Helen Coffey, The Independent
What was the question again? Sorry, I’m dreadful...” It’s the third time — or is it the fourth? — that Shirley Henderson has said this during our interview. Not that she has anything to apologise for; I honestly can’t remember what the question was either by this point. Nor do I much care. It’s hard not to feel hypnotised, in fact, as the actor drifts away on a meandering, mesmeric tide of anecdotes, reflections and tangents in her soporific, Scottish lilt.

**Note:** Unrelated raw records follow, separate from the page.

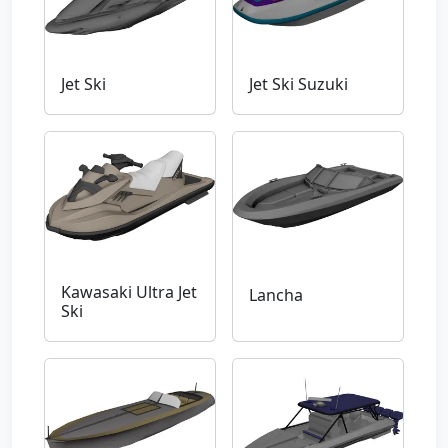
Jet Ski
Jet Ski Suzuki
Kawasaki Ultra Jet
Lancha
Ski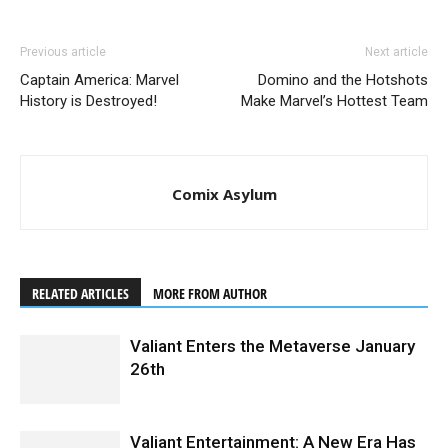
Previous article
Next article
Captain America: Marvel
Domino and the Hotshots
History is Destroyed!
Make Marvel’s Hottest Team
Comix Asylum
RELATED ARTICLES
MORE FROM AUTHOR
Valiant Enters the Metaverse January
26th
Valiant Entertainment: A New Era Has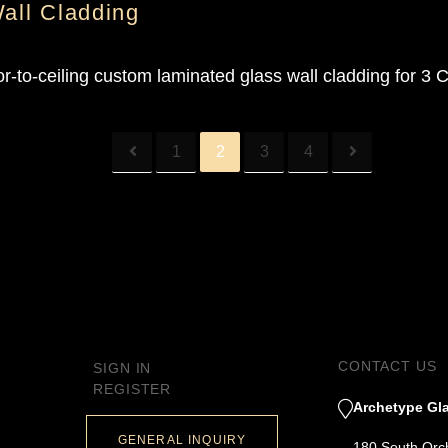
Wall Cladding
r-to-ceiling custom laminated glass wall cladding for 3 
1
2
3
4
CONTACT US
SIGN IN
REGISTER
Archetype Gla
GENERAL INQUIRY
180 South Orc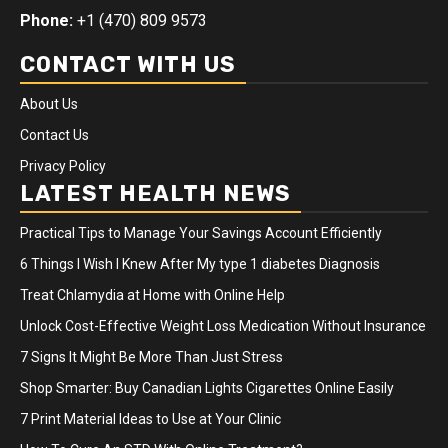
Phone:
+1 (470) 809 9573
CONTACT WITH US
About Us
Contact Us
Privacy Policy
LATEST HEALTH NEWS
Practical Tips to Manage Your Savings Account Efficiently
6 Things I Wish I Knew After My type 1 diabetes Diagnosis
Treat Chlamydia at Home with Online Help
Unlock Cost-Effective Weight Loss Medication Without Insurance
7 Signs It Might Be More Than Just Stress
Shop Smarter: Buy Canadian Lights Cigarettes Online Easily
7 Print Material Ideas to Use at Your Clinic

Appearing far younger than her soon-to-be 60 years, Henderson is instantly recognisable, having barely changed since her star-making turns in Bridget Jones’s Diary, starring by Renée Zellweger (as high-flying “am I codependent?” financier Jude) and Harry Potter (as the brilliantly comic ghost Moaning Myrtle) at the turn of the millennium. Bizarrely, both roles required her to hide in the loo and sob. There’s still an innocence and guilelessness to her wide, hazel eyes and thick, untamed brows set in that familiar, childlike face — as if she’s somehow managed to live outside of time itself, immune to its ruthlessness and ravages. Her famously small 5ft 1in frame is today wrapped in a big black coat, her soft brown hair casually pinned back, as she chats to me over Zoom from her home in Fife.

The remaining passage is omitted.